Non-deterministic Sorting

askliar · July 3, 2019, 10:22am

Hi!

I have a following piece of code:

sorted_values, indices = torch.sort(score, dim=0, descending=True)

score[filt_idxs] = float("-inf")
filt_values, filt_indices = torch.sort(score, dim=0, descending=True)

I have manually examined score tensor and it only has a single -inf value after filtering. That would mean that filt_indices might shift by at most one up compared to indices.
However, I see that in the cases where values of score tensor are the same, indices and filt_indices are completely different.

That behavior gets me thinking that sorting in PyTorch is non-deterministic. Is that so? If yes - how can I make it deterministic?

Extra details:

All the operations are on CPU
PyTorch 1.1.0

albanD · July 4, 2019, 2:45pm

Hi,

Could you find a small score Tensor that reproduces this behavior to help us reproduce the issue?

askliar · July 5, 2019, 6:21am

Hi,
Sure!

You can just try it with score = np.ones(10).

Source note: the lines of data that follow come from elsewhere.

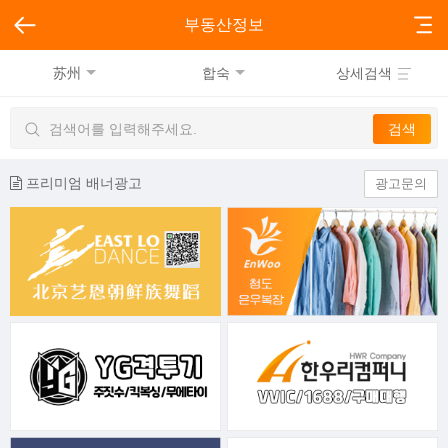
부동산정보
苏州
합숙
상세검색
프리미엄 배너광고
광고문의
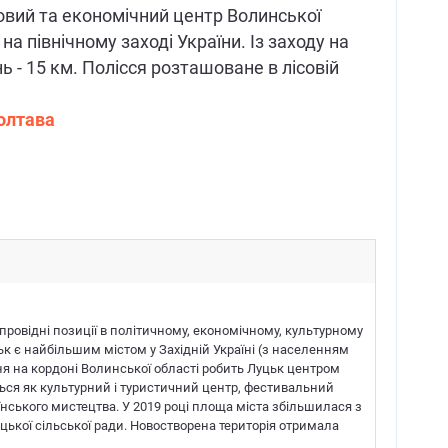
ловий та економічний центр Волинської
а північному заході України. Із заходу на
ень - 15 км. Полісся розташоване в лісовій
олтава
провідні позиції в політичному, економічному, культурному
цьк є найбільшим містом у Західній Україні (з населенням
я на кордоні Волинської області робить Луцьк центром
ться як культурний і туристичний центр, фестивальний
їнського мистецтва. У 2019 році площа міста збільшилася з
ької сільської ради. Новостворена територія отримала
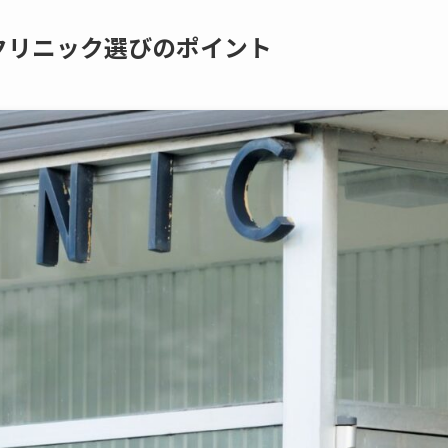
クリニック選びのポイント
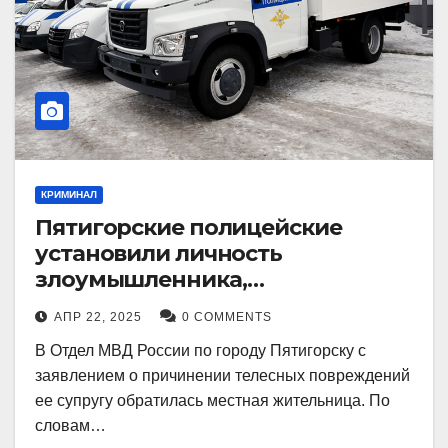
КРИМИНАЛ
Пятигорские полицейские
установили личность
злоумышленника,
причинившего телесные
АПР 22, 2025
0 COMMENTS
повреждения местному жителю
В Отдел МВД России по городу Пятигорску с
заявлением о причинении телесных повреждений
ее супругу обратилась местная жительница. По
словам…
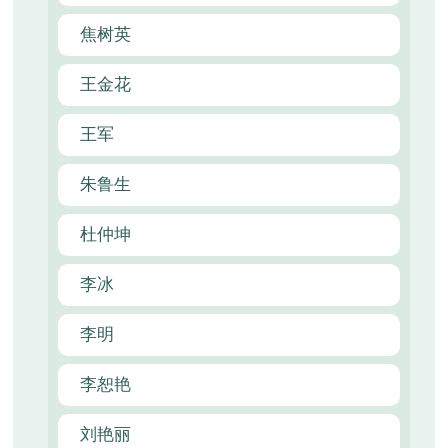
焦树英
王金花
王军
朱鲁生
杜仲坤
李冰
李明
李恕艳
刘艳丽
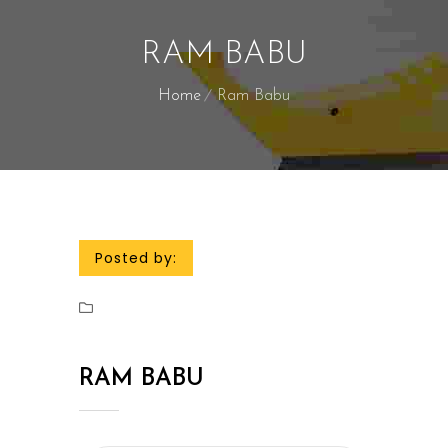
RAM BABU
Home
Ram Babu
Posted by:
RAM BABU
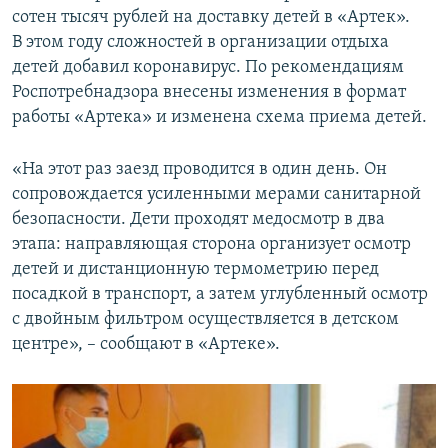
сотен тысяч рублей на доставку детей в «Артек».
В этом году сложностей в организации отдыха
детей добавил коронавирус. По рекомендациям
Роспотребнадзора внесены изменения в формат
работы «Артека» и изменена схема приема детей.
«На этот раз заезд проводится в один день. Он
сопровождается усиленными мерами санитарной
безопасности. Дети проходят медосмотр в два
этапа: направляющая сторона организует осмотр
детей и дистанционную термометрию перед
посадкой в транспорт, а затем углубленный осмотр
с двойным фильтром осуществляется в детском
центре», – сообщают в «Артеке».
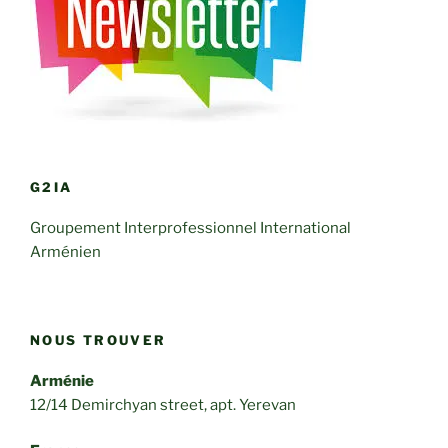
G2IA
Groupement Interprofessionnel International
Arménien
NOUS TROUVER
Arménie
12/14 Demirchyan street, apt. Yerevan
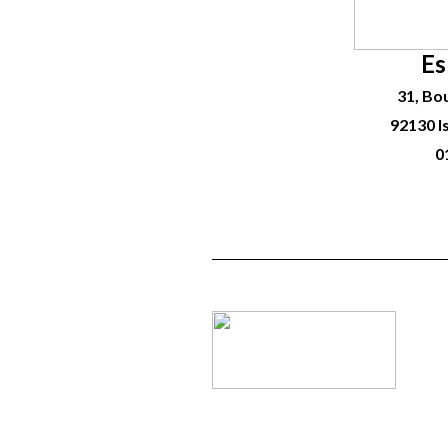
Es
31, Bo
92130 I
0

askliar · July 5, 2019, 6:26am

Also, I have realized that my choice of wording was incorrect.
It would be more proper to say that sorting in PyTorch is non-stable, which makes sense if internally sorting operation does quicksort.

However, it would be a really good feature if you could specify whether you need it to be stable or not by e.g. passing a flaf to sorting function. In this case it would internally run merge sort since it’s stable.

singleroc · September 27, 2019, 5:16am

Good proposal. I also meet a similar problem when translating PC side pytorch code to mobile side C++ code. In my scenario, counting sort is more efficient. However, the indices returned by pytorch is different with my counting sort when there are equal items (they all sort correctly). It would be nice if we could control the pytorch sort algorthim to keep result consistency.

albanD · September 27, 2019, 3:05pm

Hi,

We would be happy to accept PR implementing new sorting algorithms that can be chosen based on a flag (with the current behavior as default).